Meghan Markle guest edits Vogue, and makes a storm

She's many things but ‘the country’s most influential beacon of change’ she is most definitely not: Piers Morgan

The Telegraph Published 10.08.19, 06:03 AM
The cover of the latest issue of Vogue

The cover of the latest issue of Vogue Vogue

The latest issue of Vogue, which has been ‘guest edited’ by the Duchess of Sussex, was snapped up as soon as it appeared in the shops, with some buyers offering to sell it at many times its cover price of £3.99. I had to go to half a dozen stands before finally managing to locate a copy at WH Smith’s at London Bridge.

I resisted the temptation to also buy a copy of Elle, which has Priyanka Chopra on the cover.

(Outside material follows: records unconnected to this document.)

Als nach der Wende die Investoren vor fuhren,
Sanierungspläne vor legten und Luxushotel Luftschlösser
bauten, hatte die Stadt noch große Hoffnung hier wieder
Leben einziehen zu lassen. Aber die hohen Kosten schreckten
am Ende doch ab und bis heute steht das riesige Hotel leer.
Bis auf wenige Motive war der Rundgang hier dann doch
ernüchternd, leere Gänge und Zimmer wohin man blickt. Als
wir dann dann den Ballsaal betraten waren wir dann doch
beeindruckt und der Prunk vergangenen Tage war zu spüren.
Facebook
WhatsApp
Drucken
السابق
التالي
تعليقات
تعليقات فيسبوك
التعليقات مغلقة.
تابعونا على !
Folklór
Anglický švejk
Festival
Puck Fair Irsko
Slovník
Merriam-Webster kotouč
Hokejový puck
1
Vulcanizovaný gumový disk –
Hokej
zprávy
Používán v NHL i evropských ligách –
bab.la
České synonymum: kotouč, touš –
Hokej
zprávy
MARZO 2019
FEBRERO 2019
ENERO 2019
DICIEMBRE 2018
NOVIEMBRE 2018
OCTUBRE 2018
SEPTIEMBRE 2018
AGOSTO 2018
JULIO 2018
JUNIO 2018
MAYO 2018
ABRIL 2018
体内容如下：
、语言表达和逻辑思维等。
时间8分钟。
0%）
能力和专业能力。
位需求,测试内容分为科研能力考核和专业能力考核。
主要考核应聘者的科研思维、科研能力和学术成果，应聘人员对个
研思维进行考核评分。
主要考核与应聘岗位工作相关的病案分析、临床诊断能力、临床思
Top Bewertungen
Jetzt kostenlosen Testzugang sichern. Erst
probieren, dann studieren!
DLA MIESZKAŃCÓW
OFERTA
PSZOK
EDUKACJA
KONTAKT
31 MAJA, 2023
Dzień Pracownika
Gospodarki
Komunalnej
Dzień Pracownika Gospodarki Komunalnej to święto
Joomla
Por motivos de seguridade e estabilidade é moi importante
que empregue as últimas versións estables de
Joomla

However, PC is not among the 15 women projected on the cover of Vogue by Meghan as representing ‘Forces for Change’. The fashion bible’s editor-in-chief, Edward Enninful, the first black person to hold the post, agreed readily when Meghan emailed him asking whether she could co-edit the September issue. Among the 15 women she picked are the actresses, Jane Fonda and Salma Hayek, and the New Zealand prime minister, Jacinda Ardern. Several of the black women on her list are lesser known, which might be an additional reason why the Duchess, who is mixed-race herself, has attracted so much hostility from critics for whom she can do no right.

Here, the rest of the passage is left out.